A great deal of Physics can be learned from both these two experiments that is not always put forward by the texts.

They did not have a fully formed concept of energy, let alone entropy, in those days but they gave us the beginnings of modern mechanics (Hooke’s Law) and Thermodynamics (Newton’s Law of Cooling).

 

 

In Hooke’s experiment we have two observables, the load or applied force and the extension.

We can plot a force/extension graph and use it to find the energy input (= work done) as the area under the graph.

Instead of getting hung up on the graph being a straight line two things to take from this

1) The use of observables to calculate a desired derived quantity.

2) The desired quantity (energy) is simply the area under the graph.

This was the world’s first use of such a diagram .

 

I will return to Fig2 later, but what do you think the observables are?

 

Fast forward through the next hundred years or so, to the time of James Watt, during which Joule and Count Rumford put energy on a firm basis. In particular they showed that heat is a form of energy, a property of matter, not a special fluid that we add matter or take away from it.

 

James Watt was concerned with steam engines and his directly observables were pressure, volume, temperature and mass.

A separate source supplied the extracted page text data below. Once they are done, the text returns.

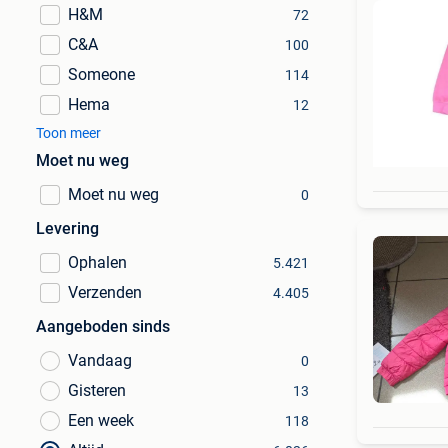
H&M
72
C&A
100
Someone
114
Hema
12
Toon meer
Moet nu weg
Moet nu weg
0
Levering
Ophalen
5.421
Verzenden
4.405
Aangeboden sinds
Vandaag
0
Gisteren
13
Een week
118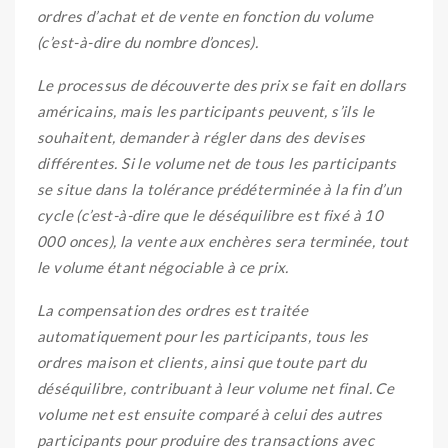
ordres d’achat et de vente en fonction du volume
(c’est-à-dire du nombre d’onces).
Le processus de découverte des prix se fait en dollars
américains, mais les participants peuvent, s’ils le
souhaitent, demander à régler dans des devises
différentes. Si le volume net de tous les participants
se situe dans la tolérance prédéterminée à la fin d’un
cycle (c’est-à-dire que le déséquilibre est fixé à 10
000 onces), la vente aux enchères sera terminée, tout
le volume étant négociable à ce prix.
La compensation des ordres est traitée
automatiquement pour les participants, tous les
ordres maison et clients, ainsi que toute part du
déséquilibre, contribuant à leur volume net final. Ce
volume net est ensuite comparé à celui des autres
participants pour produire des transactions avec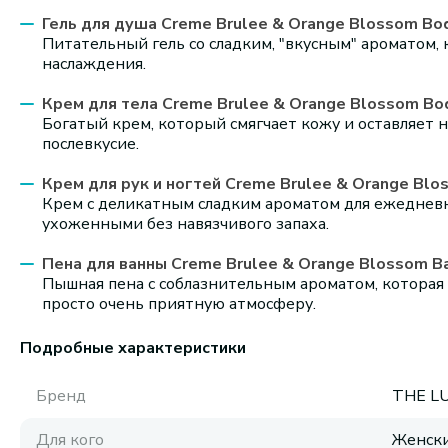
Гель для душа Creme Brulee & Orange Blossom Bo
Питательный гель со сладким, "вкусным" ароматом
наслаждения.
Крем для тела Creme Brulee & Orange Blossom Bod
Богатый крем, который смягчает кожу и оставляет н
послевкусие.
Крем для рук и ногтей Creme Brulee & Orange Blos
Крем с деликатным сладким ароматом для ежеднев
ухоженными без навязчивого запаха.
Пена для ванны Creme Brulee & Orange Blossom Ba
Пышная пена с соблазнительным ароматом, которая
просто очень приятную атмосферу.
Подробные характеристики
Бренд
THE L
Для кого
Женск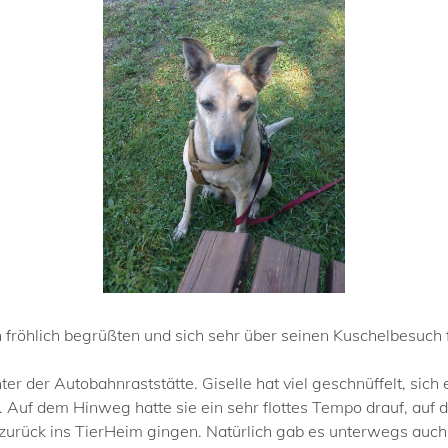
 fröhlich begrüßten und sich sehr über seinen Kuschelbesuch 
ter der Autobahnraststätte. Giselle hat viel geschnüffelt, sic
Auf dem Hinweg hatte sie ein sehr flottes Tempo drauf, auf
 zurück ins TierHeim gingen. Natürlich gab es unterwegs auch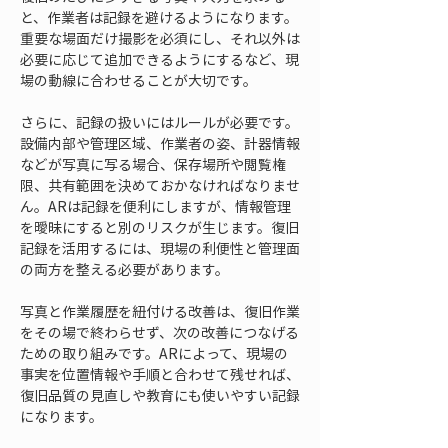
と、作業者は記録を避けるようになります。
重要な場面だけ撮影を必須にし、それ以外は
必要に応じて追加できるようにするなど、現
場の動線に合わせることが大切です。
さらに、記録の扱いにはルールが必要です。
設備内部や管理区域、作業者の姿、計器情報
などが写真に写る場合、保存場所や閲覧権
限、共有範囲を決めておかなければなりませ
ん。ARは記録を便利にしますが、情報管理
を曖昧にすると別のリスクが生じます。復旧
記録を活用するには、現場の利便性と管理面
の両方を整える必要があります。
写真と作業履歴を紐付ける改善は、復旧作業
をその場で終わらせず、次の改善につなげる
ための取り組みです。ARによって、現場の
事実を位置情報や手順と合わせて残せれば、
復旧品質の見直しや教育にも使いやすい記録
になります。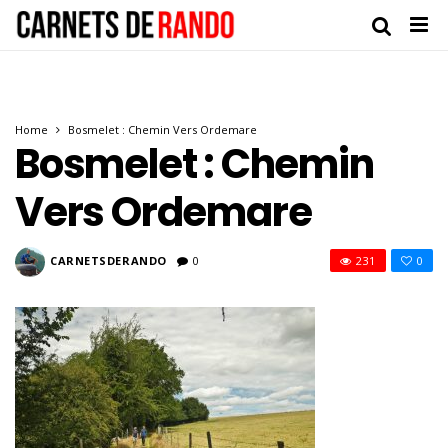
Home
Bosmelet : Chemin Vers Ordemare
Bosmelet : Chemin
Vers Ordemare
CARNETSDERANDO
0
231
0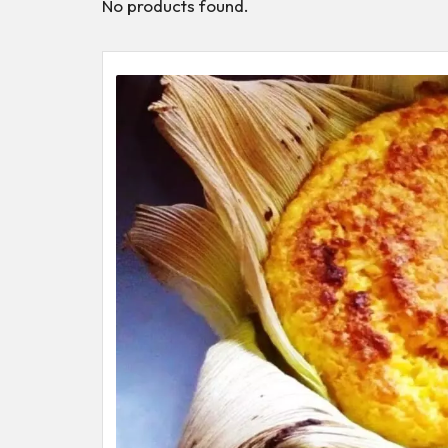
No products found.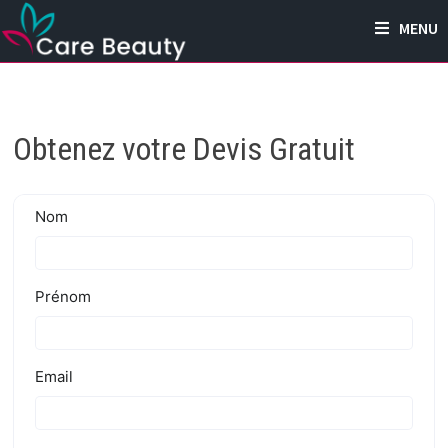
Passer
MENU
au
contenu
Obtenez votre Devis Gratuit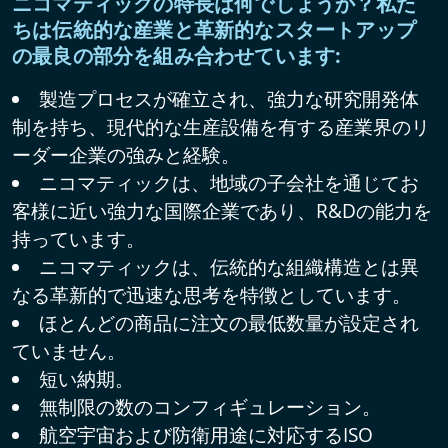
ニコマティックの特長は何でしょうか？私た
ちは伝統的な産業と革新的なスタートアップ
の最良の部分を組み合わせています:
製造プロセスが確立され、強力な研究開発体
制を持ち、現代的な生産設備を有する産業界のリ
ーダー企業の強みと経験。
ニコマティックは、地域の子会社を通じてお
客様に近い強力な国際企業であり、R&Dの能力を
持っています。
ニコマティックは、伝統的な組織構造とは異
なる革新的で迅速な思考を特徴としています。
ほとんどの商品に注文の最低数量が設定され
ていません。
短い納期。
無制限の数のコンフィギュレーション。
航空宇宙および防衛用途に対応するISO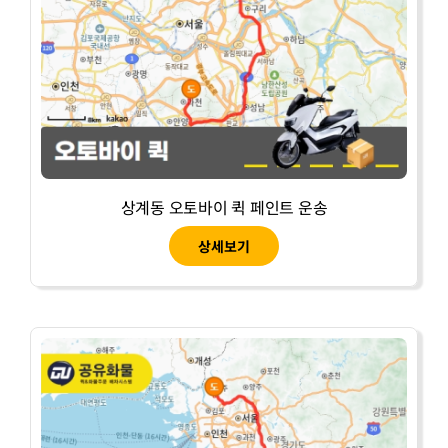
상계동 오토바이 퀵 페인트 운송
상세보기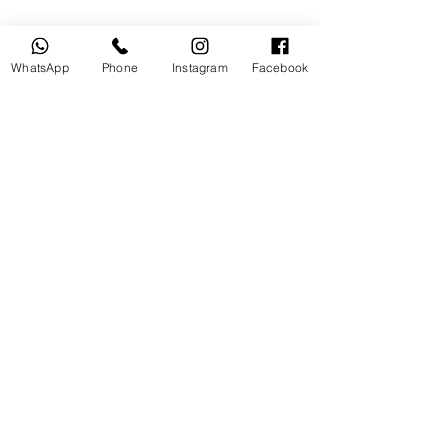
WhatsApp
Phone
Instagram
Facebook
منتجات ذات صلة
مستخدم
جديد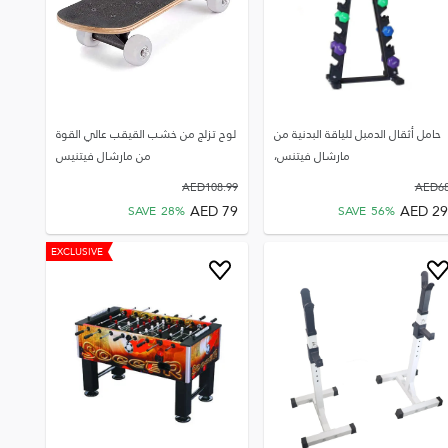
حامل أثقال الدمبل للياقة البدنية من
لوح تزلج من خشب القيقب عالي القوة
مارشال فيتنس،
من مارشال فيتنيس
AED
108.99
AED
6
AED
79
AED
29
SAVE
28
%
SAVE
56
%
EXCLUSIVE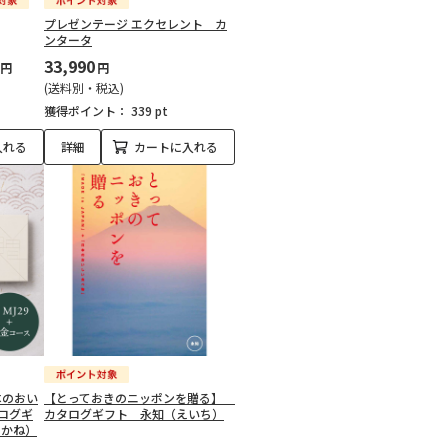
プレゼンテージ エクセレント カ
ンタータ
33,990
円
円
(送料別・税込)
獲得ポイント：
339 pt
入れる
詳細
カートに入れる
 日本のおい
【とっておきのニッポンを贈る】
ログギ
カタログギフト 永知（えいち）
らかね）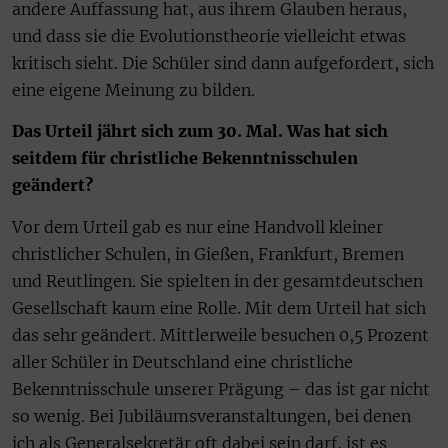
andere Auffassung hat, aus ihrem Glauben heraus,
und dass sie die Evolutionstheorie vielleicht etwas
kritisch sieht. Die Schüler sind dann aufgefordert, sich
eine eigene Meinung zu bilden.
Das Urteil jährt sich zum 30. Mal. Was hat sich
seitdem für christliche Bekenntnisschulen
geändert?
Vor dem Urteil gab es nur eine Handvoll kleiner
christlicher Schulen, in Gießen, Frankfurt, Bremen
und Reutlingen. Sie spielten in der gesamtdeutschen
Gesellschaft kaum eine Rolle. Mit dem Urteil hat sich
das sehr geändert. Mittlerweile besuchen 0,5 Prozent
aller Schüler in Deutschland eine christliche
Bekenntnisschule unserer Prägung – das ist gar nicht
so wenig. Bei Jubiläumsveranstaltungen, bei denen
ich als Generalsekretär oft dabei sein darf, ist es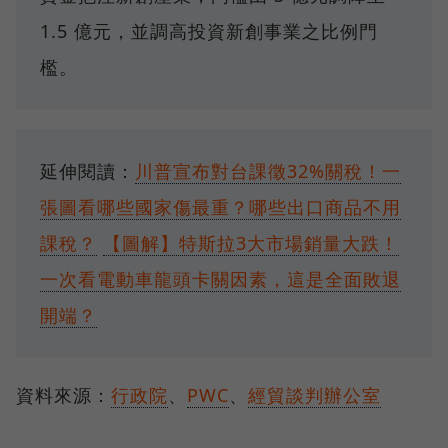
1.5 億元，並調高投資新創事業之比例門
檻。
延伸閱讀：
川普宣布對台課徵32%關稅！一
張圖看哪些國家傷最重？哪些出口商品不用
課稅？
【圖解】特斯拉3大市場銷量大跌！
一次看電動車龍頭卡關因素，這是全面敗退
開端？
資料來源：
行政院
、
PWC
、
經貿談判辦公室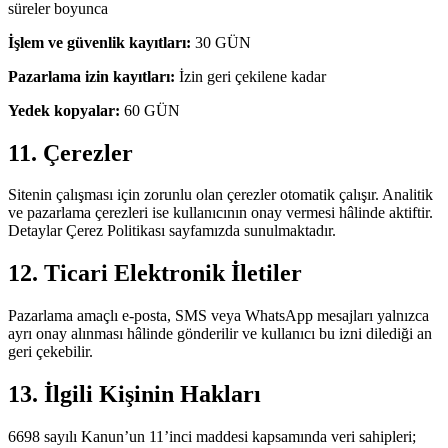
süreler boyunca
İşlem ve güvenlik kayıtları:
30 GÜN
Pazarlama izin kayıtları:
İzin geri çekilene kadar
Yedek kopyalar:
60 GÜN
11. Çerezler
Sitenin çalışması için zorunlu olan çerezler otomatik çalışır. Analitik
ve pazarlama çerezleri ise kullanıcının onay vermesi hâlinde aktiftir.
Detaylar Çerez Politikası sayfamızda sunulmaktadır.
12. Ticari Elektronik İletiler
Pazarlama amaçlı e-posta, SMS veya WhatsApp mesajları yalnızca
ayrı onay alınması hâlinde gönderilir ve kullanıcı bu izni dilediği an
geri çekebilir.
13. İlgili Kişinin Hakları
6698 sayılı Kanun’un 11’inci maddesi kapsamında veri sahipleri;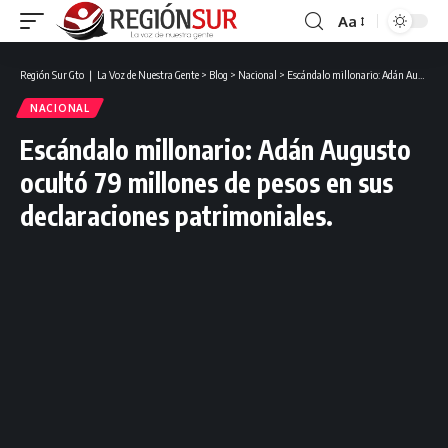
Aa
Región Sur Gto ❘ La Voz de Nuestra Gente
>
Blog
>
Nacional
>
Escándalo millonario: Adán Augusto ocultó 79 millones de pesos en sus declaraciones patrimoniales.
NACIONAL
Escándalo millonario: Adán Augusto
ocultó 79 millones de pesos en sus
declaraciones patrimoniales.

He was the first person to emulate Fig1 by drawing a pressure-volume graph and realising that the area under this graph also represents energy or work, as in Fig3.

 

 

Clever mechanics soon created a mechanism to draw these PV diagrams, directly from the pressure gauges or indicators of the time.

Such diagrams became known as ‘indicator diagrams’.

 

Now this was all very well for pressure and volume, but what about temperature?

So let us start by looking at Fig2 more closely.

Newton’s cooling experiment (usually conducted with naphthalene today) is a temperature-time graph.

It has three portions.

Two decelerating curves where the temperature is falling according to Newton’s Law of Cooling.

But in between these is a flat, horizontal, section during which the temperature does not fall at all.

Yet heat is being lost all the time.

This is our first inkling of entropy, and our first connection to the kinetic theory.

 

Fast forward another hundred years whilst thermodynamics develops and the steam engineers want to link the other observable, temperature, to the energy input or outputs.

 

So they look for a simple property that can be paired with temperature to produce a graph where the energy is the area under the graph, like the indicator diagrams of Hooke and Watt.

Clausius came up with ‘entropy’ and it was given the symbol S.

 

Entropy is nothing more than the property on one axis of an indicator diagram that yields energy as the area under the graph.

 

They called this a T-S indicator diagram. Fig 4

 

 

Note that in order to create an indicator diagram using temperature as one variable they had to give up using only observables, but they set about producing tables of entropy for all conceivable situations and engineers of today use these to look up the entropy.

 

So there you have it

 

Energy = entropy times temperature

 

Or

 

Entropy = energy divided by temperature

So it is measured in energy per degree (Kelvin).

 

But in that century of development there were some twists.

Many types of energy were identified.

For entropy it is not any old energy but specifically heat energy.

Mechanical energy is not included.

So all the force times extension work under the Hooke graph in Fig1 is not included.

 

In Fig 2 I have marked two points, A and B.

Heat is being evolved but the temperature is not changing.

 

The entropy change = Area under the TS diagram in Fig4 and I have marked A and B here as well.

 

Today we have also identified many other pairs of variables that can be combined to form indicator diagrams.

Once such pairing is surface energy and surface area, which is what started this thread.

 

There are plenty of points to expand on here so I think that is enough for part 1.